Data excerpts —
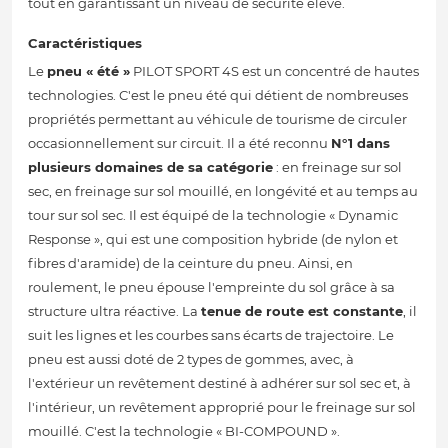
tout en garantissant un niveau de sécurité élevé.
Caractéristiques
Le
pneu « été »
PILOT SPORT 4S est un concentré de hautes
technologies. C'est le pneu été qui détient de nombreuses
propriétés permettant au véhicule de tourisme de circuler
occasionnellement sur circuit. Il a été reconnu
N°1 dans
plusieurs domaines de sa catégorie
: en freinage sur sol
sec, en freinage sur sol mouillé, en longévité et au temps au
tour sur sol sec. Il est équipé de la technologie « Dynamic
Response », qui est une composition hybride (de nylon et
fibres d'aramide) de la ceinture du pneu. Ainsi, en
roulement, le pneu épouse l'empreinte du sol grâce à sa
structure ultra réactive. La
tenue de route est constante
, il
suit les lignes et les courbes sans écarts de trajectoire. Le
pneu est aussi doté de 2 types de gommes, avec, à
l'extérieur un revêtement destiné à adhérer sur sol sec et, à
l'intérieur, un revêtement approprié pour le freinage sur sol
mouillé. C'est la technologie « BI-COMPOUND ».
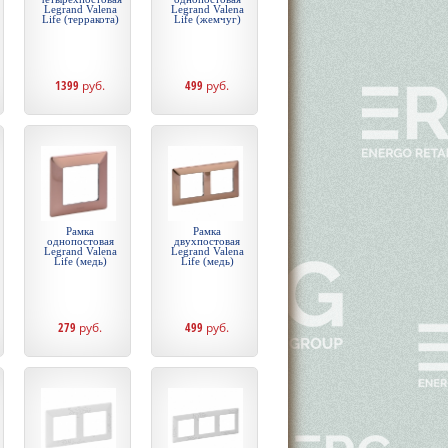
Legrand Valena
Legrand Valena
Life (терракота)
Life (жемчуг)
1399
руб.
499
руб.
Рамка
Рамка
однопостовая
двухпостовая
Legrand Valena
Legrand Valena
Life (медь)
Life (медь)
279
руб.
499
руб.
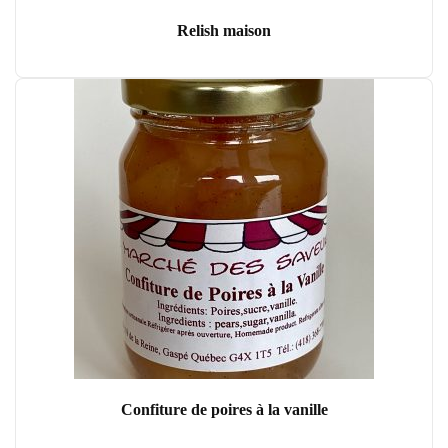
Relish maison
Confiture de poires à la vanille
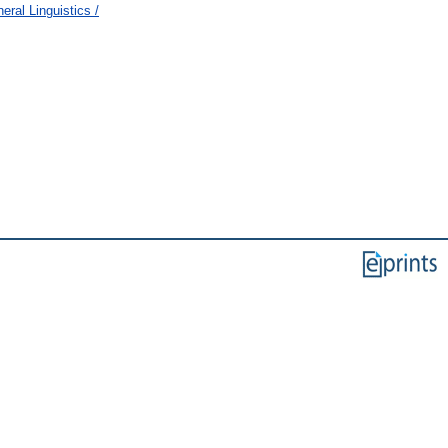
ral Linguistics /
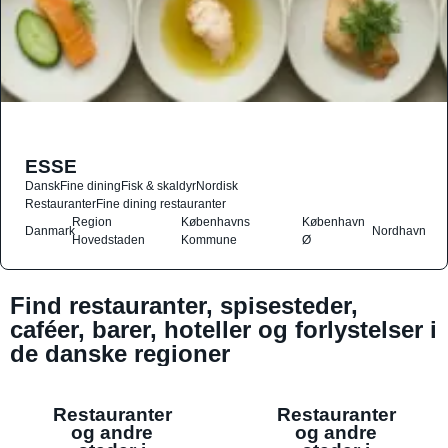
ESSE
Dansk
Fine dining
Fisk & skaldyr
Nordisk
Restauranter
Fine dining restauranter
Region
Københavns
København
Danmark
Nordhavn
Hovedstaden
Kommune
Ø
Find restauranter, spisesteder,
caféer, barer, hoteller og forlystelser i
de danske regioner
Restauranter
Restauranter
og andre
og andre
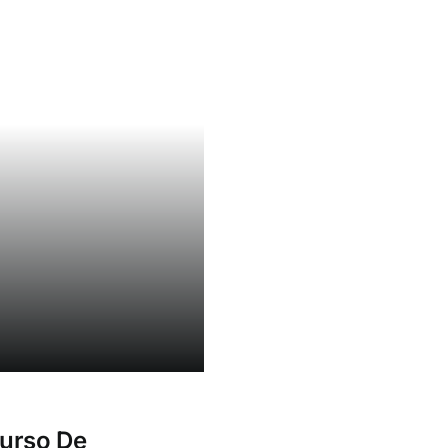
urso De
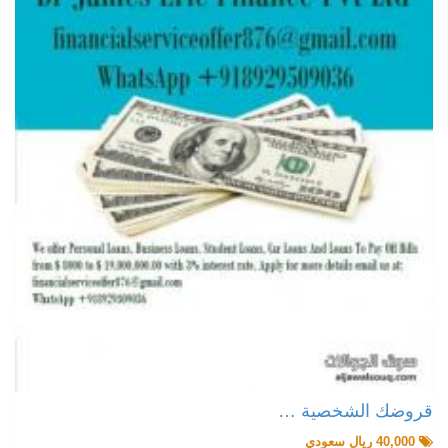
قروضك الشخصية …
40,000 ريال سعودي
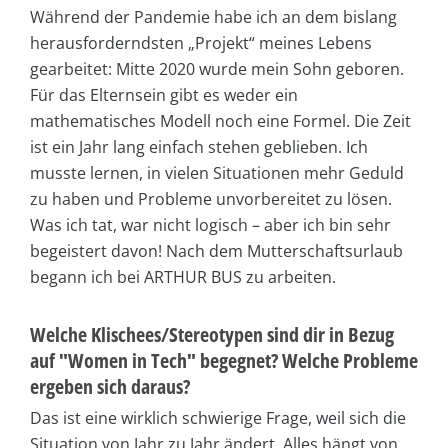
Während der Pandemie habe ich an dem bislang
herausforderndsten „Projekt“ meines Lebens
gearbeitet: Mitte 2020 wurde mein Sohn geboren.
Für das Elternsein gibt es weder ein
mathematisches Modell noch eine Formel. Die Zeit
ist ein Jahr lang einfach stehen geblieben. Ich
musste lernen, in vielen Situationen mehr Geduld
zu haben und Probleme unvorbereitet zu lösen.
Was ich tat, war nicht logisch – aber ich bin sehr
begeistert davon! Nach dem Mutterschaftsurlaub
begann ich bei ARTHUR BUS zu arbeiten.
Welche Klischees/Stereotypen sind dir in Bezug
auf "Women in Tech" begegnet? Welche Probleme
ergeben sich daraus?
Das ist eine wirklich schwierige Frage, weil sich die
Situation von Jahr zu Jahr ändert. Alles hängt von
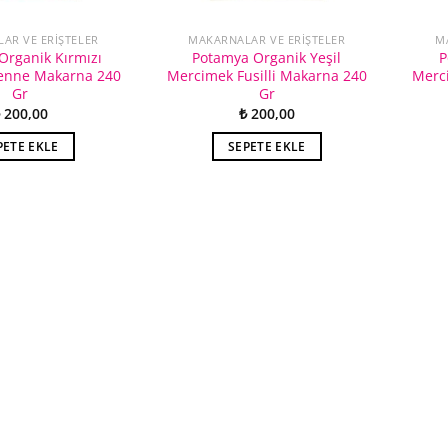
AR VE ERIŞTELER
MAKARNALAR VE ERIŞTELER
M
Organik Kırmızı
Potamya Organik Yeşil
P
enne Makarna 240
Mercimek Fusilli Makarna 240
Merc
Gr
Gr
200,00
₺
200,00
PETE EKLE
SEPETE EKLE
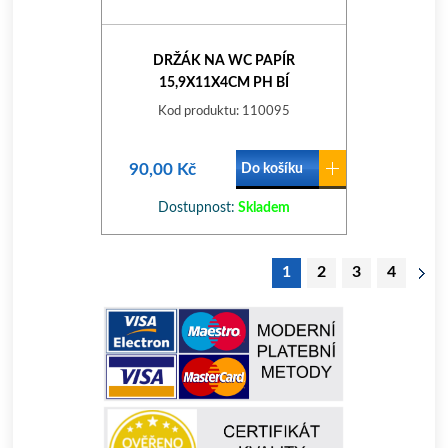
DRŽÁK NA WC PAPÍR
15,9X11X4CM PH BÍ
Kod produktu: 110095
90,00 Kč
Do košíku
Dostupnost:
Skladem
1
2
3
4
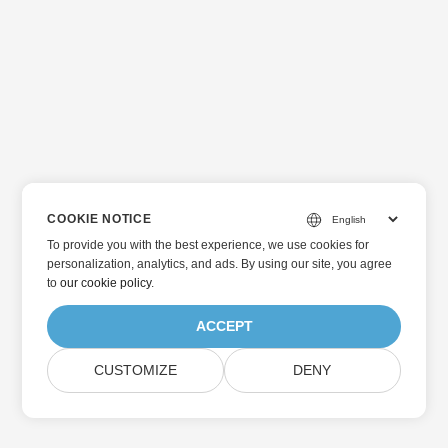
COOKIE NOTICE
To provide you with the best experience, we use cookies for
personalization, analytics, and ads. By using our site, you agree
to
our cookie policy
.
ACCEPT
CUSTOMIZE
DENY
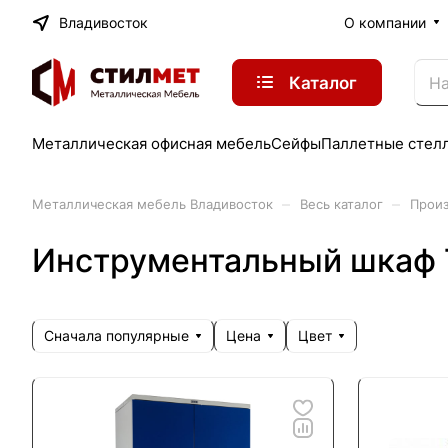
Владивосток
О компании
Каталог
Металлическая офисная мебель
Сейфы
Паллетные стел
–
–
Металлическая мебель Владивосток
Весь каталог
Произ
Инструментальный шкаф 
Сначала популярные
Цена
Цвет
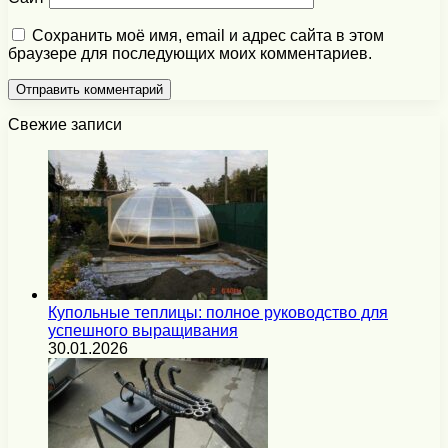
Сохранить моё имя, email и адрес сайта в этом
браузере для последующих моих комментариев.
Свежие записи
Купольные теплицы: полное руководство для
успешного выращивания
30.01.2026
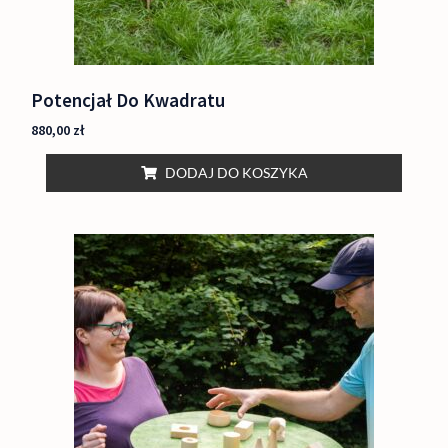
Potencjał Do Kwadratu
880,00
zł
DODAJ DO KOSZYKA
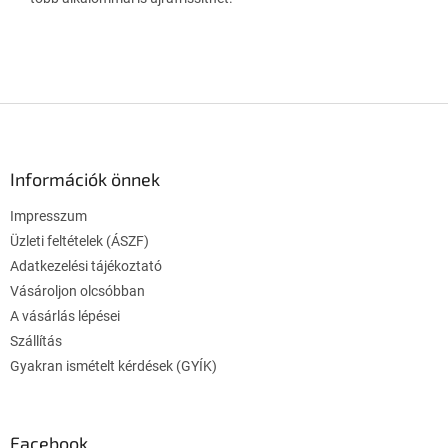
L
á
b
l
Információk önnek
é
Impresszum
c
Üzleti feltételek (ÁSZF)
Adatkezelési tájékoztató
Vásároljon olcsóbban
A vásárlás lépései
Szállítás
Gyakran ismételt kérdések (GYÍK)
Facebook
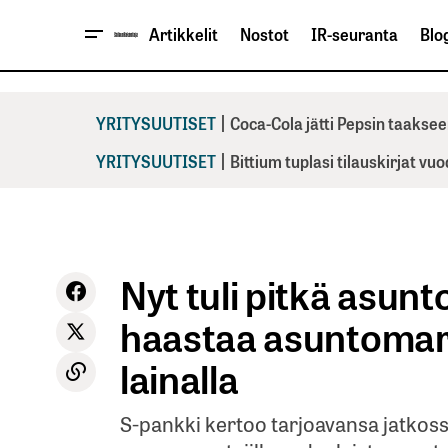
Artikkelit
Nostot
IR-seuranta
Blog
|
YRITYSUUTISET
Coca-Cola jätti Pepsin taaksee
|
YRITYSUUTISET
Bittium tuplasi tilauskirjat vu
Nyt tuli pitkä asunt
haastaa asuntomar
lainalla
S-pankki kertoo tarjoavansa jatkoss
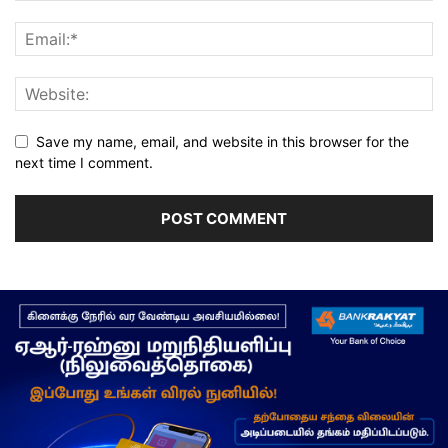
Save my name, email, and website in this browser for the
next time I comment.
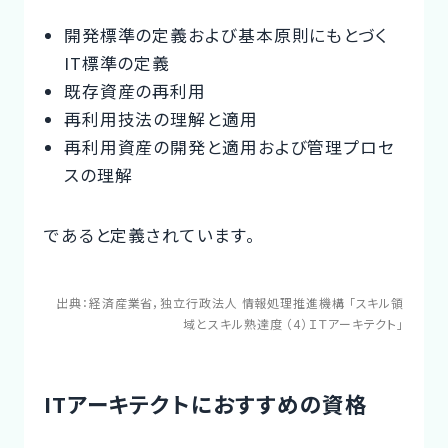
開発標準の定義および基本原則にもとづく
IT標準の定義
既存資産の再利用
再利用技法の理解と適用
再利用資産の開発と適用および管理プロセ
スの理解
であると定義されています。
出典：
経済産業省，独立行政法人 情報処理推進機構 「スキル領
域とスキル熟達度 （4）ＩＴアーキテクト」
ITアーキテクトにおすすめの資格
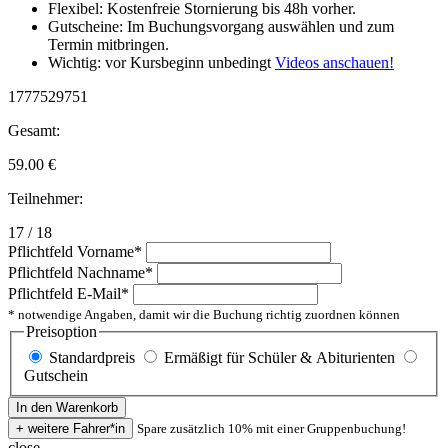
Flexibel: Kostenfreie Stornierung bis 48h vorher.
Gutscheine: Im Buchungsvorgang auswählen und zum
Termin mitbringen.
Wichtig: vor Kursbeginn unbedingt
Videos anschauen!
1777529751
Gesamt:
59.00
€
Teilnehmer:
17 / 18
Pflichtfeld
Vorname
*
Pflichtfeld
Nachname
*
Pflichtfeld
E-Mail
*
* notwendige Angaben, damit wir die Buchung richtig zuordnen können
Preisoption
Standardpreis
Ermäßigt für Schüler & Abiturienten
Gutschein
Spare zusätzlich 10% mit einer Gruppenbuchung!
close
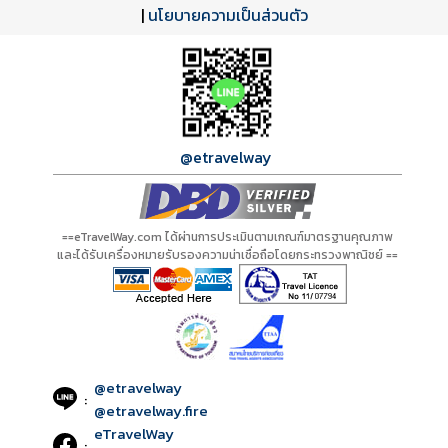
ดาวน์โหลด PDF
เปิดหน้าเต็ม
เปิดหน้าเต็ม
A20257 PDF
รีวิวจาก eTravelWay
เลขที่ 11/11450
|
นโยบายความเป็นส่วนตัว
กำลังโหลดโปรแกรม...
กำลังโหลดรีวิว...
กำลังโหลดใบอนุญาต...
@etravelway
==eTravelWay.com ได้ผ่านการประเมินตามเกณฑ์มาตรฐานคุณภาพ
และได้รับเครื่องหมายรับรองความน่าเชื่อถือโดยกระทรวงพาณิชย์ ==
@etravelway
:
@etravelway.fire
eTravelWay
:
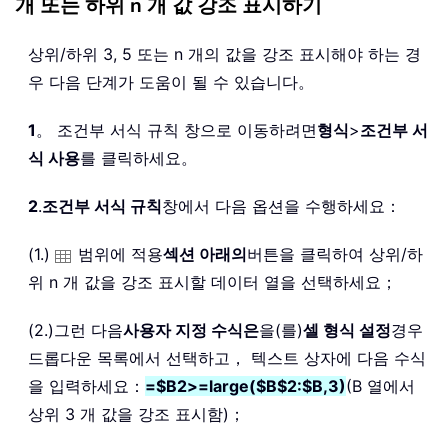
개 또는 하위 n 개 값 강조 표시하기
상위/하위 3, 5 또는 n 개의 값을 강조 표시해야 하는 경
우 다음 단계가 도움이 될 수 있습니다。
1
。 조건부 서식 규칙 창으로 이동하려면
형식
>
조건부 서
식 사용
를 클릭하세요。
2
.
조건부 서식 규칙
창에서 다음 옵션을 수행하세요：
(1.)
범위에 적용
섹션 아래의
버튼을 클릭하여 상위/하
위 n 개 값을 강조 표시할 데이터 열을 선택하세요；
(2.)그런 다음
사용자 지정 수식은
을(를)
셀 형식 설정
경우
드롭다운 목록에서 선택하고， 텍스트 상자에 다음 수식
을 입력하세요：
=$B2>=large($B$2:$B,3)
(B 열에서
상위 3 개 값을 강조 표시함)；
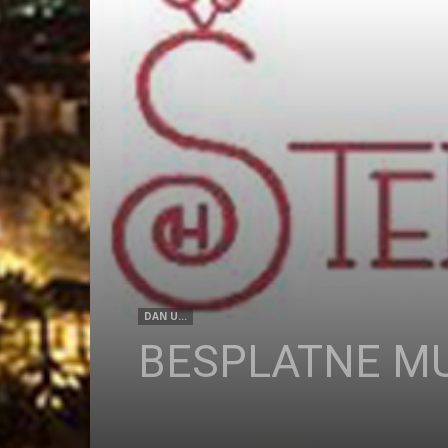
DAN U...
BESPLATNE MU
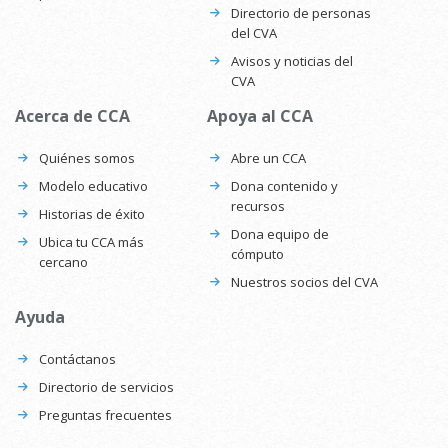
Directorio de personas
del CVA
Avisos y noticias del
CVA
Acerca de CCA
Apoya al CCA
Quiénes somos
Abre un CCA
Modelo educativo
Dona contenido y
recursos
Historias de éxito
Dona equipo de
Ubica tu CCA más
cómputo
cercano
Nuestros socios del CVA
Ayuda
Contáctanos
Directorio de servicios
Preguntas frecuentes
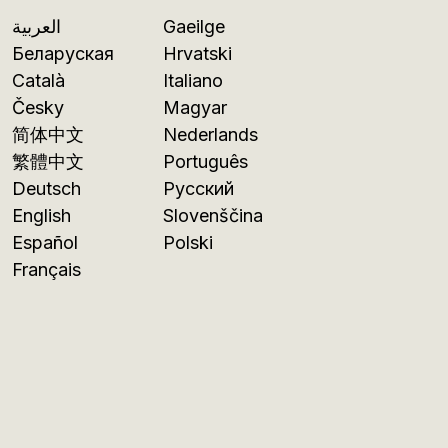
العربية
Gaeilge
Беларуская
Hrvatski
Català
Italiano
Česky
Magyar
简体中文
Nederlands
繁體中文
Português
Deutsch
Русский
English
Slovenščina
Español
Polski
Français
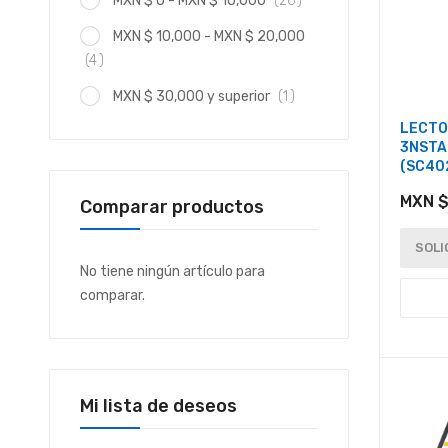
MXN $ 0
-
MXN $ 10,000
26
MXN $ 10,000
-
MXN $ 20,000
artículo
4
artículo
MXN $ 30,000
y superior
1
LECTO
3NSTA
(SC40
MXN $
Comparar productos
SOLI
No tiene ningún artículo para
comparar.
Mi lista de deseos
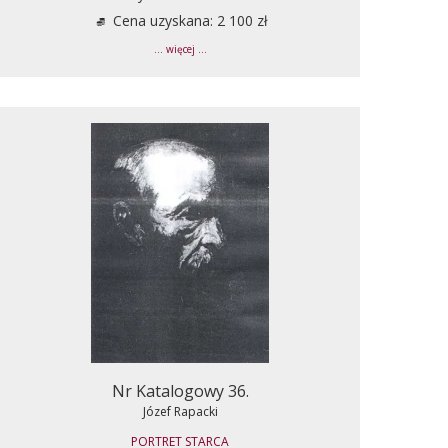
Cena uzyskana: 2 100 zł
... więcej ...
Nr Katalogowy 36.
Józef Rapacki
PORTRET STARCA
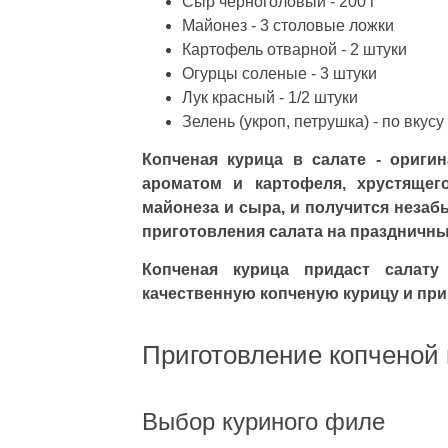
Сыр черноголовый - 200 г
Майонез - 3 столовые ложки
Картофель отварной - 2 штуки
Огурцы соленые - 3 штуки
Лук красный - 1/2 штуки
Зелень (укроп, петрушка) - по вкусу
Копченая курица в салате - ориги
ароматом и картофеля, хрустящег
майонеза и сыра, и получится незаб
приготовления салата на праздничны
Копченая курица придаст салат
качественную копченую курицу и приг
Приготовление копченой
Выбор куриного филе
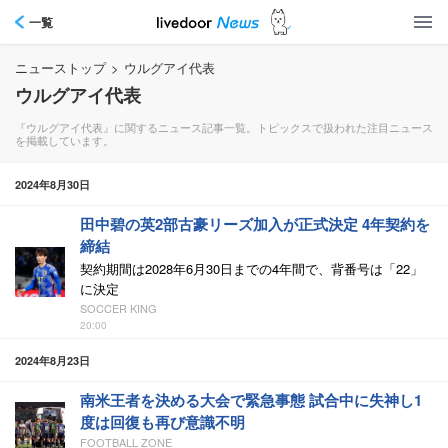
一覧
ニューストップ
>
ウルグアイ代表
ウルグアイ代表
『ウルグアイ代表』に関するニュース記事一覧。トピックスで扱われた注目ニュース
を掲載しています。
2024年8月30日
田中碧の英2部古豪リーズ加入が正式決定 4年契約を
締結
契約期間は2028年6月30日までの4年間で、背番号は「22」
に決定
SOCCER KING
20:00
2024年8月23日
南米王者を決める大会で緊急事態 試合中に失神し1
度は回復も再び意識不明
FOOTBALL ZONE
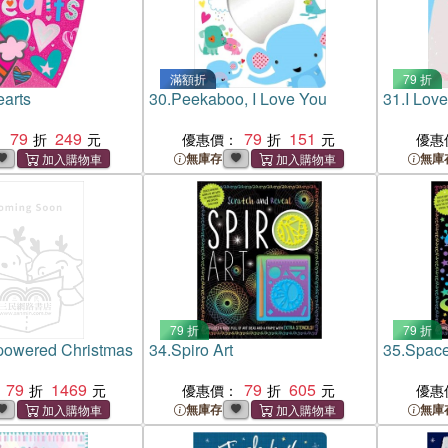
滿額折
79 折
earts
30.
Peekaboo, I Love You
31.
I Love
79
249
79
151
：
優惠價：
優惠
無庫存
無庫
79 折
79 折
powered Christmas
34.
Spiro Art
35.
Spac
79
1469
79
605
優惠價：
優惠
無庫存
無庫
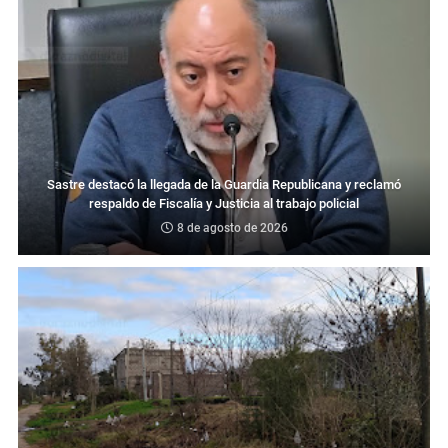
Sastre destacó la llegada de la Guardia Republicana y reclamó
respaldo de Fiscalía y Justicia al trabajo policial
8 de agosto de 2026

Exercise —
Pick out the lines above that hold the string "Life" and show them.

Your response —
Life (терракота)
Life (жемчуг)
Life (медь)
Life (медь)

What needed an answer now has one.